Cette stabilité apparente recouvre toutefois des événements spectaculaires : à droite, le parti de Netanyahu, le Likoud, qu’on s’attendait à voir reculer, a regagné du terrain au dernier moment et a obtenu une solide victoire en enlevant des votes à d’autres partis de droite; du côté palestinien, les partis traditionnels, à savoir le parti communiste Hadash, le parti libéral nationaliste Balad, une partie du mouvement islamique et le parti Ra’am-Ta’al d’Ahmad Tibi ont uni leurs forces, et se sont présentés pour la première fois en une seule formation.
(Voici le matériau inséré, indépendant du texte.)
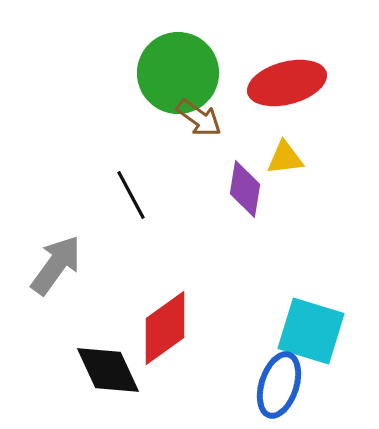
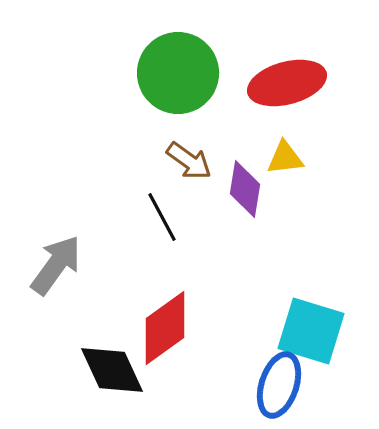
brown arrow: moved 10 px left, 43 px down
black line: moved 31 px right, 22 px down
black diamond: moved 4 px right
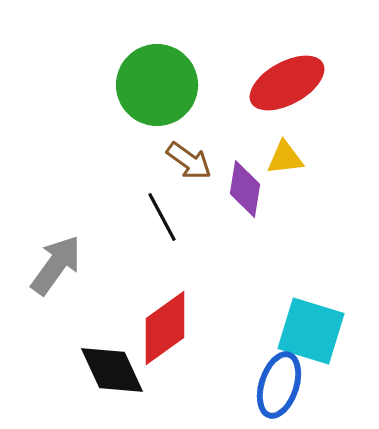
green circle: moved 21 px left, 12 px down
red ellipse: rotated 14 degrees counterclockwise
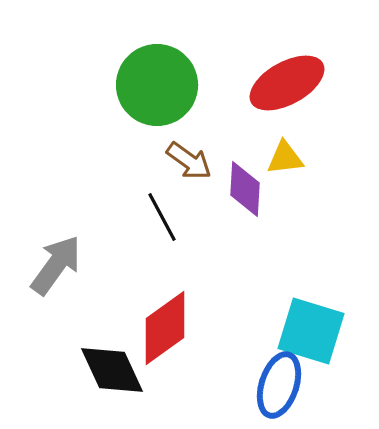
purple diamond: rotated 6 degrees counterclockwise
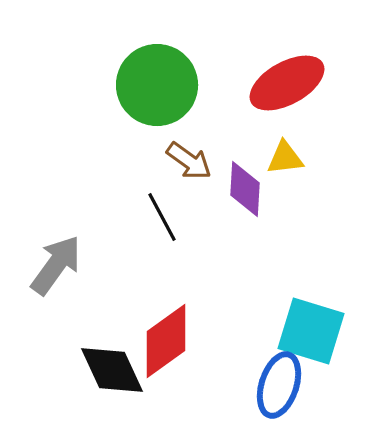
red diamond: moved 1 px right, 13 px down
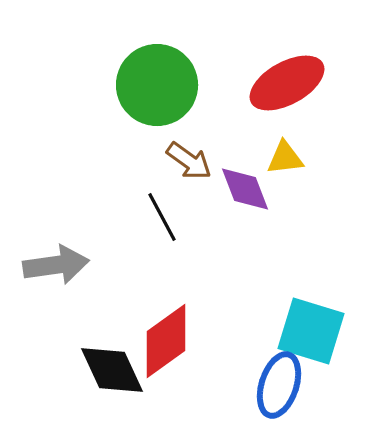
purple diamond: rotated 24 degrees counterclockwise
gray arrow: rotated 46 degrees clockwise
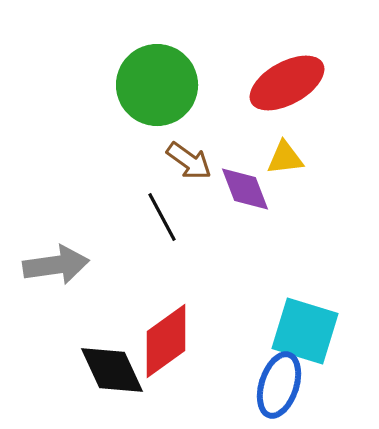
cyan square: moved 6 px left
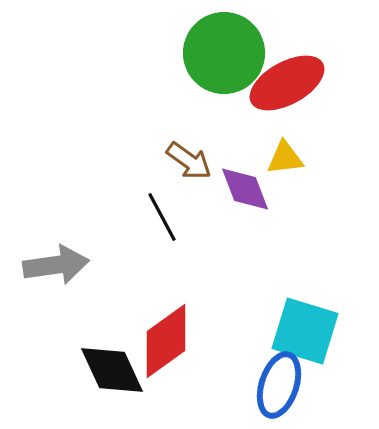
green circle: moved 67 px right, 32 px up
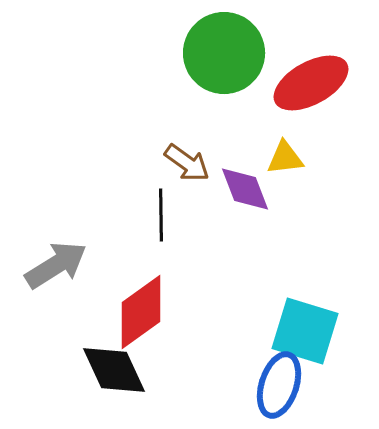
red ellipse: moved 24 px right
brown arrow: moved 2 px left, 2 px down
black line: moved 1 px left, 2 px up; rotated 27 degrees clockwise
gray arrow: rotated 24 degrees counterclockwise
red diamond: moved 25 px left, 29 px up
black diamond: moved 2 px right
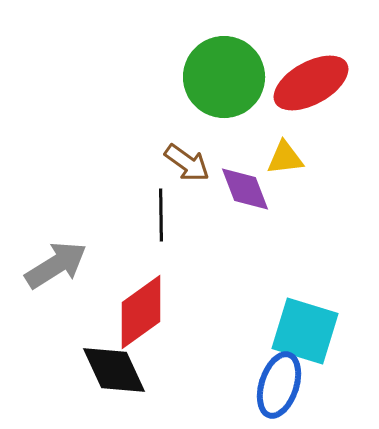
green circle: moved 24 px down
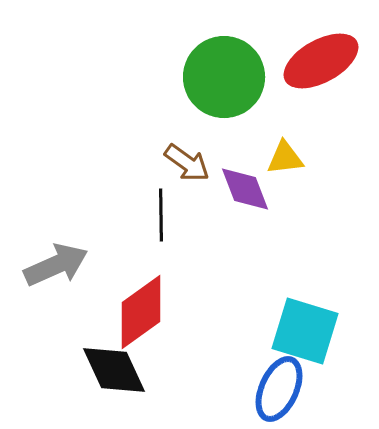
red ellipse: moved 10 px right, 22 px up
gray arrow: rotated 8 degrees clockwise
blue ellipse: moved 4 px down; rotated 6 degrees clockwise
La nouvelle liste unifiée a obtenu 13 sièges, devenant ainsi le troisième plus grand parti représenté à la Knesset.

 

 

Netanyahu tombe le masque

 

Le redressement de dernière minute du Likoud est survenu lorsque Netanyahu a laissé tomber le masque de la « modération ». Il a juré qu’il n’y aurait pas de « solution à deux Etats »; il a accusé ses oppo­sant·e·s de participer à une conspiration financée par des puissances étrangères pour élire un  gouvernement comprenant des Arabes, et enfin, dans les dernières heures du scrutin, Netanyahu a sonné l’alarme au sujet des «foules d’Arabes qui votent». Bien que dans le fond rien n’ait vraiment changé, l’appel non déguisé de Netanyahu au racisme, le spectacle d’un premier ministre mettant en garde le pays contre des ci­toyen·ne·s qui exercent leur droit de vote, l’engagement explicite à maintenir l’occupation et le fait que ces positions aient été largement récompensées par les élec­teurs·trices, rendent les illusions courantes concernant Israël plus fragiles que jamais.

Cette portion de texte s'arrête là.